Backus, District Judge
COUNSEL
The Law Office of Rachel Kolman, Rachel Kolman, Taos, NM, for Appellee
Peter Barbeau, Las Vegas, NM, Pro Se Appellant
JUDGES
CYNTHIA A. FRY, Judge. WE CONCUR: JAMES J. WECHSLER, Judge, M. MONICA ZAMORA, Judge
MEMORANDUM OPINION
FRY, Judge.
Respondent Peter Barbeau (Father) appeals from an order adopting the findings and recommendations of a domestic relations officer, by which the district court ultimately concluded that the courts of this State no longer have jurisdiction over custody matters in this case. We issued a notice of proposed summary disposition, proposing to uphold the district court’s determination. Father has filed a memorandum in opposition, which we have duly considered. Because we remain unpersuaded that the district court erred, we affirm.
As we previously observed, the district court’s determination is principally supported by the fact that Child and Mother have lived in North Carolina since 2003, such that Child no longer has a significant connection with the state and substantial evidence is no longer available here. See generally NMSA 1978, § 40-10A-202(a)(1) (2001). In his memorandum in opposition, Father does not challenge our analysis. Accordingly, we adhere to it.

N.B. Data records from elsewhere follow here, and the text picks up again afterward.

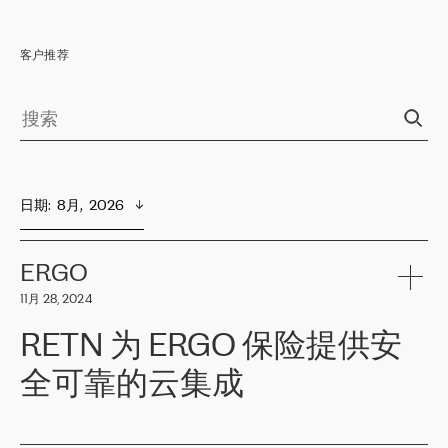
客户推荐
日期
:  
8月,  2026
ERGO
11月 28, 2024
RETN 为 ERGO 保险提供安
全可靠的云集成
ERGO
是波罗的海国家领先的保险集团之一，提供非人寿、人寿和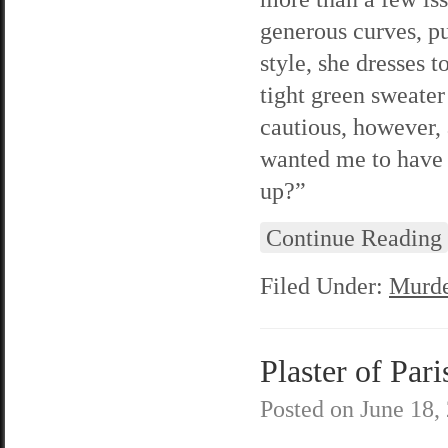
generous curves, pu
style, she dresses 
tight green sweater
cautious, however, 
wanted me to have 
up?”
Continue Reading
Filed Under:
Murde
Plaster of Pari
Posted on
June 18,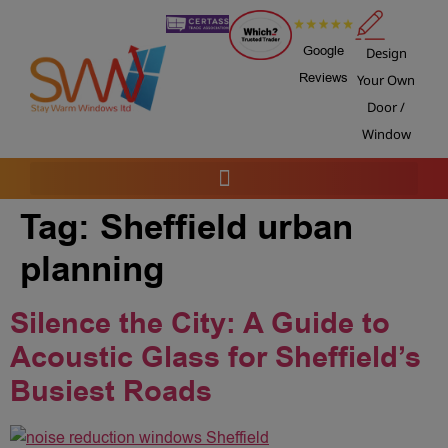
Google
Design
Reviews
Your Own
Door /
Window
Tag:
Sheffield urban
planning
Silence the City: A Guide to
Acoustic Glass for Sheffield’s
Busiest Roads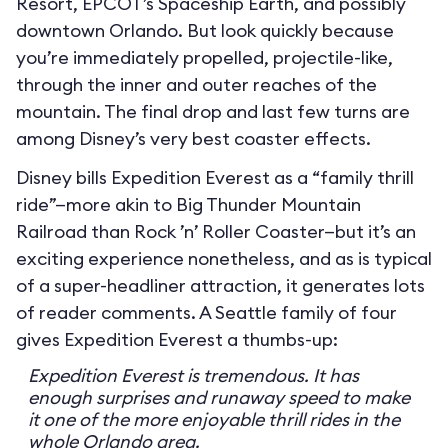
Resort, EPCOT’s Spaceship Earth, and possibly
downtown Orlando. But look quickly because
you’re immediately propelled, projectile-like,
through the inner and outer reaches of the
mountain. The final drop and last few turns are
among Disney’s very best coaster effects.
Disney bills Expedition Everest as a “family thrill
ride”—more akin to Big Thunder Mountain
Railroad than Rock ’n’ Roller Coaster—but it’s an
exciting experience nonetheless, and as is typical
of a super-headliner attraction, it generates lots
of reader comments. A Seattle family of four
gives Expedition Everest a thumbs-up:
Expedition Everest is tremendous. It has
enough surprises and runaway speed to make
it one of the more enjoyable thrill rides in the
whole Orlando area.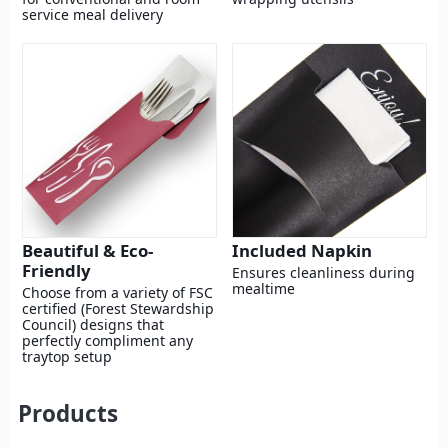
service meal delivery
Beautiful & Eco-
Included Napkin
Friendly
Ensures cleanliness during
mealtime
Choose from a variety of FSC
certified (Forest Stewardship
Council) designs that
perfectly compliment any
traytop setup
Products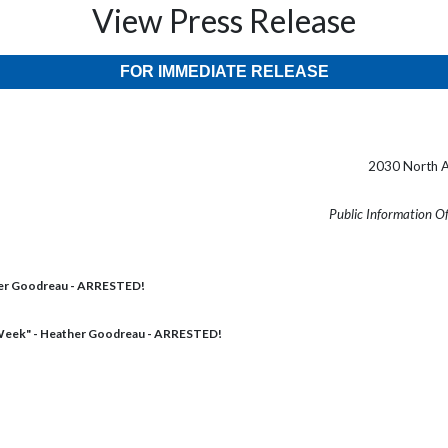
View Press Release
FOR IMMEDIATE RELEASE
2030 North A
Public Information O
her Goodreau - ARRESTED!
Week" - Heather Goodreau - ARRESTED!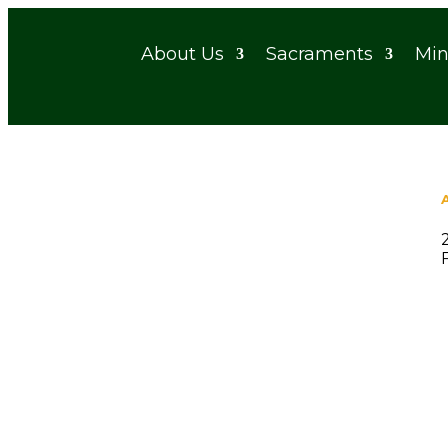
About Us
Sacraments
Min
Ladies Prayer Group
When
December 3, 2025 - December 5, 2040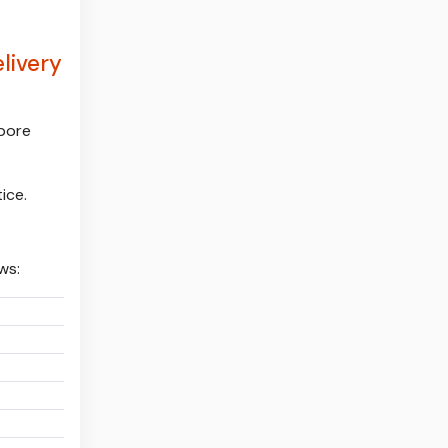
livery
apore
ice.
ws:
:
:
:
:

In his memorandum in opposition Father asserts that the courts of this State must have lost jurisdiction as early as 2004. [MIO 1] However, neither the accuracy nor the relevance of this assertion is clear to us. The only issue before the district court below and this Court on appeal concerns the present jurisdiction of the courts of this State.

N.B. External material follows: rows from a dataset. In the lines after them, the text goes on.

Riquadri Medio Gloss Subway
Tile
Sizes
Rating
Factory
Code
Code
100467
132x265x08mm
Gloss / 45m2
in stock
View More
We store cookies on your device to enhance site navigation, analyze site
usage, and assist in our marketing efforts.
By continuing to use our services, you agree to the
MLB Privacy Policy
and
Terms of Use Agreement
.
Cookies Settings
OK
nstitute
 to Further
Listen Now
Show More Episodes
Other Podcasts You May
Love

Father also continues to assert that the application of the laws of this State, including the UCCJEA, violates his constitutional rights by preventing him from developing a relationship with Child. [MIO 1-2] Because this argument is not clearly articulated, we will not undertake to analyze it with particularity. See generally State v. Urioste, 2011-NMCA-121, ¶ 29, 267 P.3d 820 (“[T]his Court’s policy is to refrain from reviewing unclear or undeveloped arguments which require us to guess at what [a party’s] arguments might be[.]” (alterations in original) (internal quotation marks and citation omitted)). In closing, we acknowledge that compliance with applicable laws may present significant challenges. However, this does not diminish the validity of those laws. The courts of this State cannot disregard the jurisdictional limitations imposed by the UCCJEA. Nevertheless, Father is not precluded from pursuing his rights. He is simply required to present his arguments in the appropriate tribunal.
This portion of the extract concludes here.